Bell E G, McAfee J G, Makhuli Z N
Semin Nucl Med. 1981 Apr;11(2):105-27. doi: 10.1016/s0001-2998(81)80041-4.
The diagnostic work-up of the urologic patient must be tailored to the presenting symptom complex, carefully selecting from the many modilities available, those most likely to establish the diagnosis and extent of the suspected lesions. Intravenous urography is the most rewarding initial procedure for many presenting symptoms, including suspected masses, pyuria, hematuria, and flank pain. Nuclear imaging is particularly effective in differentiating renal lobulations from true masses, in demonstrating parenchymal scarring in chronic pyelonephritis when the IVP is equivocal, and in assessing the decrease in perfusion and function in obstructive nephropathy when the IVP is indeterminate. It is the preferred procedure for acute renal infarction and acute tubular necrosis and has a greater sensitivity of detection for renal trauma than the IVP. Gallium-67 renal imaging appear helpful in the detection of occult pyelonephritis or interstitial nephritis. However, it cannot differentiate focal acute pyelonephritis from abscess or abscess from neoplasm. Ultrasoneography is the initial procedure of choice in the differentiation of cystic from solid renal masses and in anuria or oliguria. When a kidney fails to visualize by IVP or nuclear imaging, it can confirm or rule out obstruction. In upper tract infections, it may demonstrate renal or perirenal abscess. Although retrograde pyelography is performed less frequently in recent years, it remains extremely useful in confirming and relieving obstructive uropathy and in delineating tumors of the collecting system. Computed tomography effectively demonstrates hydronephrosis, renal abscess, tumors, and cysts and retroperitoneal involvement. More experience is needed to judge the efficiency of "dynamic" CT for the quantification of renal function. Renal angiography remains invaluable as a secondary procedure (as opposed to initial screening) in renal trauma, vascular anomalies, and in renal tumors to delineate the anatomy of the arterial supply and possible renal vein involvement.
泌尿外科患者的诊断检查必须根据所呈现的症状复合体进行调整,从众多可用的检查方法中仔细选择那些最有可能确立诊断及疑似病变范围的方法。
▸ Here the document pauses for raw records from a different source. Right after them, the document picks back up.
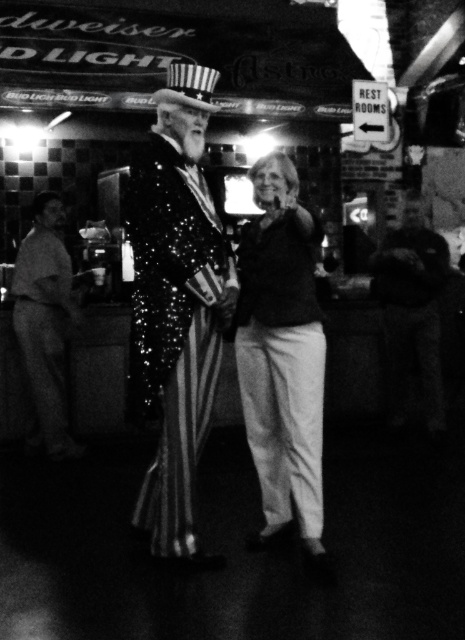 Question: Is sparkly sequined sailor at center smaller than matte black shirt at center?

Choices:
 (A) yes
 (B) no

Answer: (A)

Question: Among these objects, which one is farthest from the camera?

Choices:
 (A) smooth brown leather jacket at left
 (B) sparkly sequined sailor at center
 (C) matte black shirt at center

Answer: (A)

Question: Is matte black shirt at center to the right of smooth brown leather jacket at left from the viewer's perspective?

Choices:
 (A) no
 (B) yes

Answer: (B)

Question: Which point is closer to the camera taking this photo?

Choices:
 (A) click(259, 272)
 (B) click(73, 278)
 (C) click(181, 509)

Answer: (C)

Question: From the image, what is the correct spatial relationship of matte black shirt at center in relation to smooth brown leather jacket at left?

Choices:
 (A) left
 (B) right

Answer: (B)

Question: Which of the following is the closest to the observer?

Choices:
 (A) (219, 360)
 (B) (61, 371)

Answer: (A) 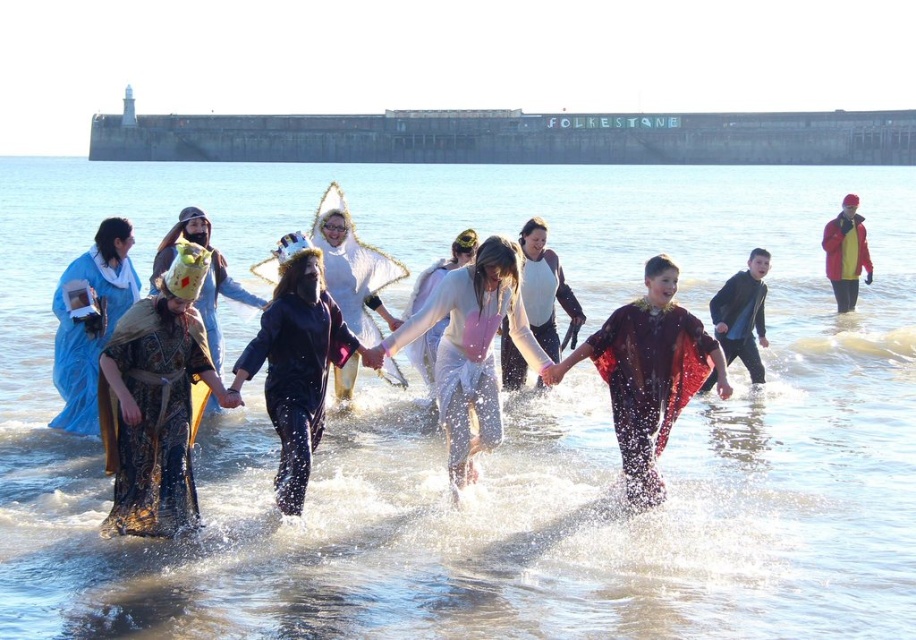 You are a photographer positioned at the camera. You want to capture a closeup shot of the white matte dress at center. Given that your camera can focus on subjects within 10 meters, will you be able to take the closeup?

The white matte dress at center is 43.62 meters away from the camera, which is beyond the camera focus range of 10 meters. Therefore, you cannot take a closeup shot. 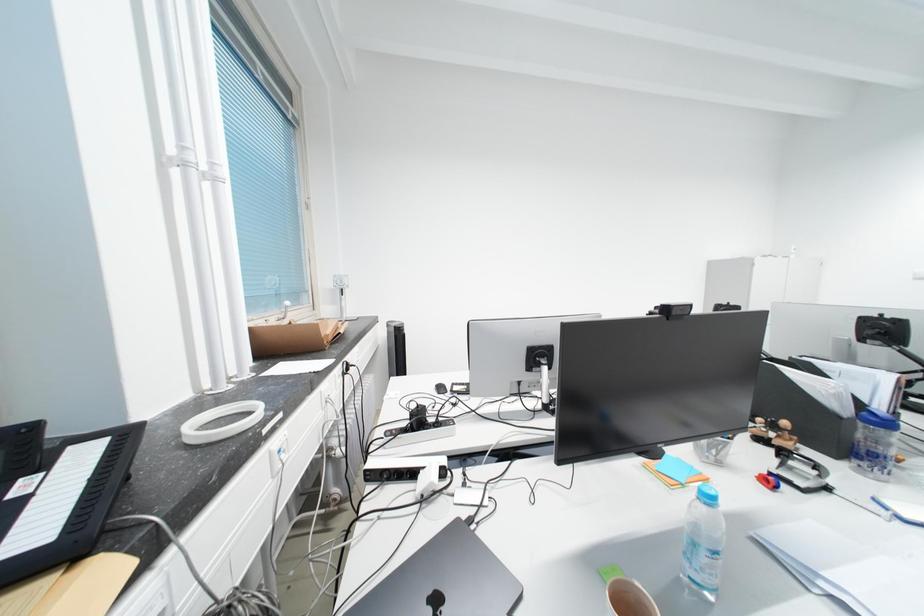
静脉肾盂造影术对于许多呈现的症状,包括疑似肿块、脓尿、血尿和胁腹痛,是最有价值的初始检查方法。核成像在区分肾叶与真正肿块方面特别有效,当静脉肾盂造影结果不明确时,可显示慢性肾盂肾炎的实质瘢痕,当静脉肾盂造影结果不确定时,可评估梗阻性肾病的灌注和功能降低情况。它是急性肾梗死和急性肾小管坏死的首选检查方法,对肾外伤的检测敏感性比静脉肾盂造影更高。镓 - 67肾成像似乎有助于隐匿性肾盂肾炎或间质性肾炎的检测。然而,它无法区分局灶性急性肾盂肾炎与脓肿或脓肿与肿瘤。超声检查是区分肾囊性肿块与实性肿块以及无尿或少尿时的首选初始检查方法。当肾脏在静脉肾盂造影或核成像中不显影时,它可以确认或排除梗阻。在上尿路感染中,它可能显示肾或肾周脓肿。尽管近年来逆行肾盂造影术的实施频率较低,但它在确认和缓解梗阻性尿路病以及描绘集合系统肿瘤方面仍然极其有用。计算机断层扫描有效地显示肾盂积水、肾脓肿、肿瘤、囊肿以及腹膜后受累情况。判断“动态”CT在肾功能定量方面的效率还需要更多经验。肾血管造影术作为肾外伤、血管异常以及肾肿瘤的二级检查方法(与初始筛查相对),在描绘动脉供应解剖结构和可能的肾静脉受累情况方面仍然具有重要价值。